OK. OK. I've sat through many English class lectures about how stupid books have loads of deeper meaning, and that it's actually brilliant if you think about it REALLY hard. I can see how that can be the actual meaning of the scene. However, it's terribly directed and does not make that message easy to digest, especially when it's the main factor in changing the character motivation at the climax of the movie. If you want to get deep and symbolic, do it when things aren't going 1000 miles per hour when we as the audience don't have time to digest what we just saw, because otherwise you have people calling your "deep writing and character development" "convoluted, stupid, and random." If you REALLY want to play the whole "he's not just an alien, he has human parents, so he's one of us" bit, here's much better dialog.
Superman: You're letting the kill Mom.
Batman: Mom? [Flashbacks]
Batman: What do you mean? You're an alien!
Lois: Martha Kent, his Earth Mom, she's held hostage and they're going to kill her.
Batman: Earth Mom?... [scene plays out as is]
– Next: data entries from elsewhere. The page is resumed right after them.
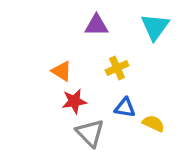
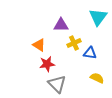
purple triangle: (96, 25) -> (61, 25), moved
blue triangle: (125, 108) -> (90, 53), moved

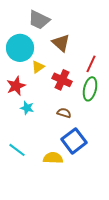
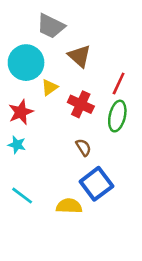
cyan star: (27, 108) -> (17, 145), moved
brown semicircle: (64, 113) -> (83, 147), turned 40

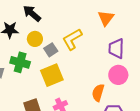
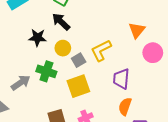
purple trapezoid: (116, 49) -> (121, 79), moved
pink circle: (118, 75) -> (153, 53), moved

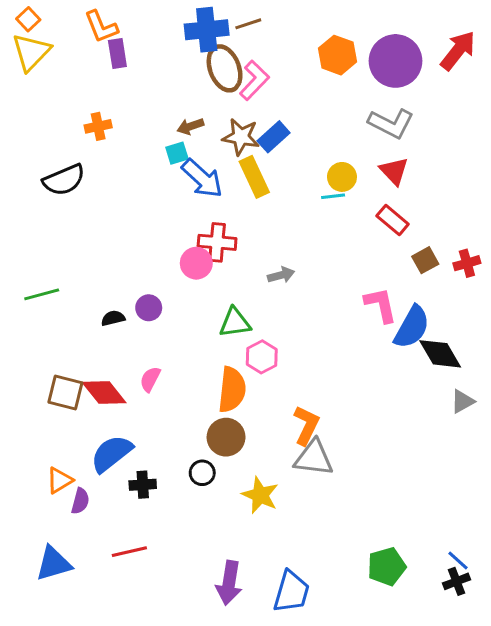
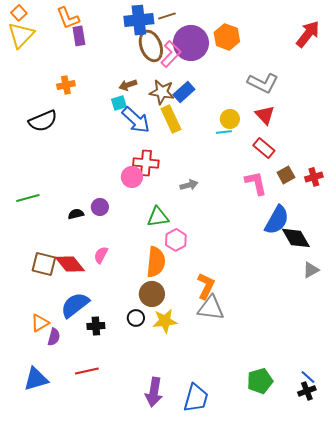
purple circle: (396, 61) -> (191, 43), moved
pink L-shape: (381, 305) -> (256, 183), moved
yellow star: (260, 495) -> (165, 321), moved, turned -30

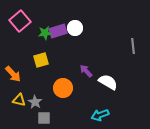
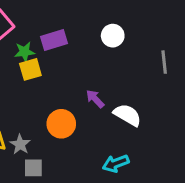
white circle: (75, 28) -> (113, 36), moved
green star: (45, 33) -> (25, 52), moved
yellow square: (41, 60) -> (30, 69), moved

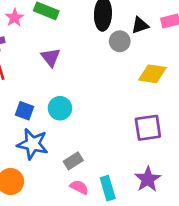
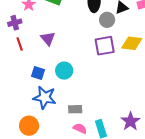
purple triangle: (51, 57) -> (48, 39), moved
purple square: (148, 128) -> (105, 46), moved
gray rectangle: (73, 161) -> (75, 109), turned 32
OK, so it's not perfect, but I'm not a screen writer. However, it's still better than "your mom's name is Martha? My mom's name is Martha. Lets be friends." I don't care that "well if you pause the movie and actually think about it, this is what it REALLY means," save that for "I'm always carrying around one of my mother's pearls and you can see it in every scene and it's rather predominantly shown every time" to show how Bruce carries a part of his parents with him everywhere he goes, not "this is a crucial turning point in the movie and character motivations change completely in the span of 2 minutes, oh and another epic fight is starting 1 minute afterwards." No, this is poor writing and directing. It explains it, but it doesn't excuse it.
Well, this has been Pokematic, signing off, and bu-bye.